Was die EU-Kritik angeht, sprechen Salvini und Di Maio dieselbe Sprache - was in Brüssel gar nicht gut ankommt. Der für Europafragen zuständige Staatssekretär Sandro Gozi warnte bereits, dass ein Bruch Italiens mit der EU das Land in den Ruin treiben würde. Schwerpunkte im Programm der Lega und der Fünf-Sterne wie Flat Tax, Mindestsicherung und Abschaffung der Pensionsreform seien mit Italiens Verbleib in der EU unvereinbar, so Gozi laut Medienangaben.

Analysten bezeichneten die Pläne zum Schuldenschnitt als unrealistisch. Dennoch deute der Ton in der Debatte darauf hin, dass die Beziehungen zwischen Italien und der EU in stürmisches Fahrwasser gerieten und sich die Haushaltslage verschlechtere, sagte Giuseppe Sersale, Fondsmanager bei Anthilia Capital Partners in Mailand.

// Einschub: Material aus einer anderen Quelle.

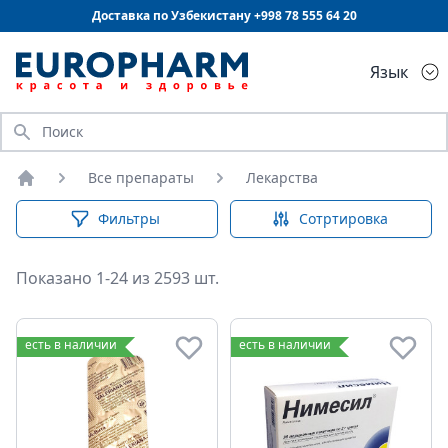
Доставка по Узбекистану +998
78 555 64 20
Язык
Искать
Сердечно-сосудистая система
Все препараты
Лекарства
Для лечения печени
Для
Главная
Фильтры
Сотртировка
Показано 1-24 из 2593 шт.
Лекарства
есть в наличии
есть в наличии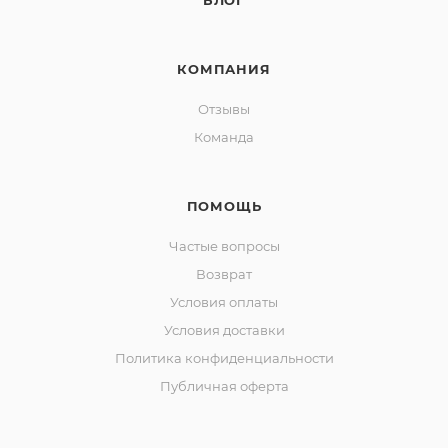
БЛОГ
КОМПАНИЯ
Отзывы
Команда
ПОМОЩЬ
Частые вопросы
Возврат
Условия оплаты
Условия доставки
Политика конфиденциальности
Публичная оферта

Geld bräuchten die möglichen Koalitionspartner aber dringend, um ihre Wahlversprechen zu finanzieren. Die Lega fordert einen Einheitssteuersatz von 15 Prozent (dieser würde jährlich etwa 80 Milliarden Euro kosten). Die Sozialleistungen, welche die Fünf Sterne ankündigten, schlagen mit 17 Milliarden Euro zu Buche, die Rücknahme der Rentenreform mit weiteren 15 Milliarden. In der kommenden Woche will die EU-Kommission ihre Vorschläge für die Mitgliedsländer vorlegen. EU-Vizepräsident Valdis Dombrovskis ermahnte aber schon jetzt die künftige Regierung, am Schuldenabbau festzuhalten.

Rigide Migrationspolitik

Bei den Verhandlungen treten aber auch die Differenzen zutage, etwa bei den Themen Infrastruktur und Einwanderung. Die Lega hat nie einen Hehl um ihre Position in der Migrationspolitik gemacht. Die Partei würde am liebsten die Eurozone verlassen, die Grenzen schließen und Flüchtlinge aus dem Land schaffen. Salvini beansprucht für die Lega deshalb das Innenministerium, um, seinen Aussagen nach, das Problem der illegalen Einwanderung unter Kontrolle zu bringen. Während die Fünf Sterne im Wahlkampf einerseits auf rechtsgerichtete Slogans wie "Null Ankünfte" setzte, drängte sie auch auf ein Embargo für den Waffenhandel mit Ländern im Krieg, ein Anliegen mehrerer Linksparteien in Italien.

Die Aussicht auf eine stabile Regierung ist nach einer baldigen Einigung trotzdem prekär. Beide Parteien hätten nur in der Abgeordnetenkammer eine solide Mehrheit. Im Senat, der kleineren Kammer, würde sie nur sechs Stimmen betragen.